2. What areas from Colorado are featured, and how did you incorporate them into the book?

It's fun to do a signing in Glenwood Springs since a pivotal part of the novel takes place in the area. New Castle is the home of a central figure in the story, while Glenwood is where a child, buried in a pauper's grave at Linwood Cemetery, provides intrigue in this mystery. The Front Range from Boulder to Pueblo is where much of the story takes place, especially as it relates to state government. The fictional town of Cambridge in southeastern Colorado like the story and characters is a creation of my imagination.

3. How have your experiences living and working in Colorado influenced this book?

Nearly three decades of traveling the backroads of Colorado and more than 15 years of working in state government helped shape the storyline of "The Pumpkin Eater." Kirkus Reviews said that "Horn has constructed a truly unsettling mystery backed by in-depth knowledge of science, Colorado bureaucracy and politics, and history." I certainly could not have written this novel without these experiences.
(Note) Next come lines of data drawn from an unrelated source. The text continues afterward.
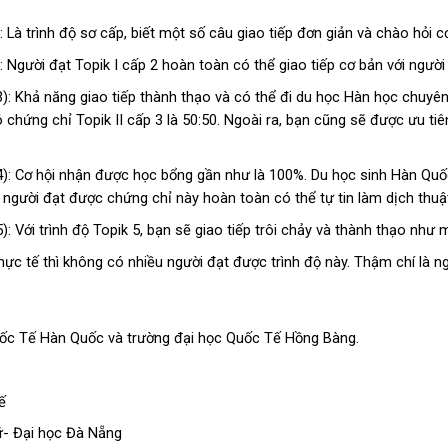
): Là trình độ sơ cấp, biết một số câu giao tiếp đơn giản và chào hỏi c
2): Người đạt Topik I cấp 2 hoàn toàn có thể giao tiếp cơ bản với ngư
l 3): Khả năng giao tiếp thành thạo và có thể đi du học Hàn học chuyên
chứng chỉ Topik II cấp 3 là 50:50. Ngoài ra, bạn cũng sẽ được ưu tiê
el 4): Cơ hội nhận được học bổng gần như là 100%. Du học sinh Hàn Q
gười đạt được chứng chỉ này hoàn toàn có thể tự tin làm dịch thuật
 5): Với trình độ Topik 5, bạn sẽ giao tiếp trôi chảy và thành thạo nh
: Thực tế thì không có nhiều người đạt được trình độ này. Thậm chí là 
uốc Tế Hàn Quốc và trường đại học Quốc Tế Hồng Bàng.
ế
ữ- Đại học Đà Nẵng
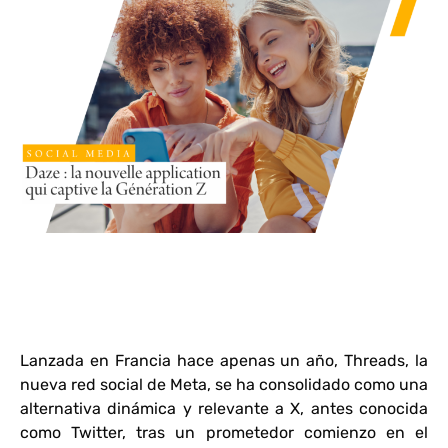
Lanzada en Francia hace apenas un año, Threads, la
nueva red social de Meta, se ha consolidado como una
alternativa dinámica y relevante a X, antes conocida
como Twitter, tras un prometedor comienzo en el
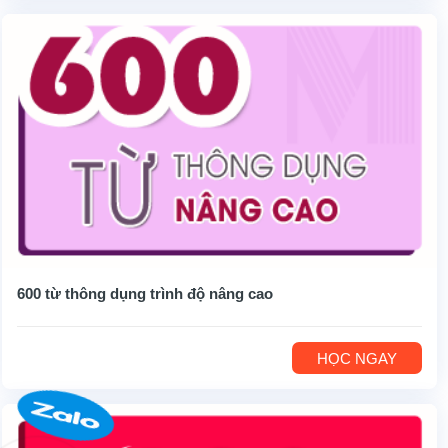
600 từ thông dụng trình độ nâng cao
HỌC NGAY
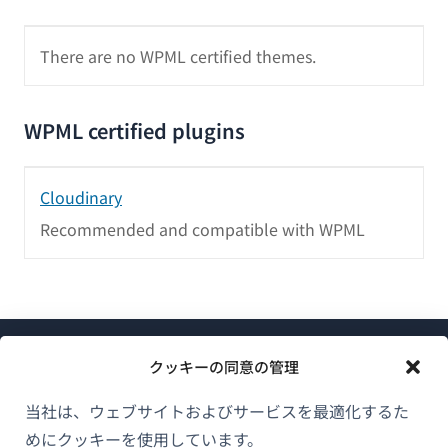
There are no WPML certified themes.
WPML certified plugins
Cloudinary
Recommended and compatible with WPML
クッキーの同意の管理
当社は、ウェブサイトおよびサービスを最適化するた
めにクッキーを使用しています。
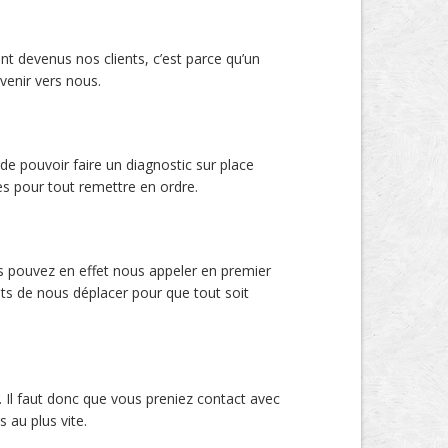
nt devenus nos clients, c’est parce qu’un
venir vers nous.
 de pouvoir faire un diagnostic sur place
es pour tout remettre en ordre.
s pouvez en effet nous appeler en premier
nts de nous déplacer pour que tout soit
. Il faut donc que vous preniez contact avec
 au plus vite.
Colorado was my muse.

4. What type of feedback do you receive from readers about ""The Pumpkin Eater"?

Sam Dawson is an anti-hero, a flawed individual who is not a typical sleuth. People consistently tell me that they like Sam and can identify with him. Also, I have often heard from readers that they enjoy a novel where they learn something. The eugenics movement in this country is known by few today, but at its peak was quite pervasive into the lives of all Americans. Writing about the mistakes of the past will hopefully prevent us from making the same flawed decisions in the future. If I can move a reader emotionally, I have accomplished my goal as a writer. When they tell me they were haunted by my novel and challenged by the politically charged social issues presented in the novel, I smile. Mission accomplished.

By far the most frequent comment I receive is, "When is the next Sam Dawson mystery coming out?" That, of course, is music to an author's ears.

5. What have you enjoyed the most about traveling around the U.S. for book signings?

Meeting and talking with people who enjoy reading. I love it when a total stranger says, "Tell me about your book." Also, I really like doing book signings at small, independent book stores. Like others who love books, I worry about their ability to compete with the big chain stores and online book sellers. These quaint and often eclectic stores serve their communities in an irreplaceable fashion. I want them to survive.

6. Are there plans for more novels in your future?

I'm busy working on the next Sam Dawson mystery now. I hope to see it released in 2015. In the interim, readers may be interested in my highly acclaimed debut novel, "Another Man's Life."

7. What is one characteristic about you that your readers may be surprised to learn?

That I am a very private person who never divulges personal characteristics that would surprise my readers.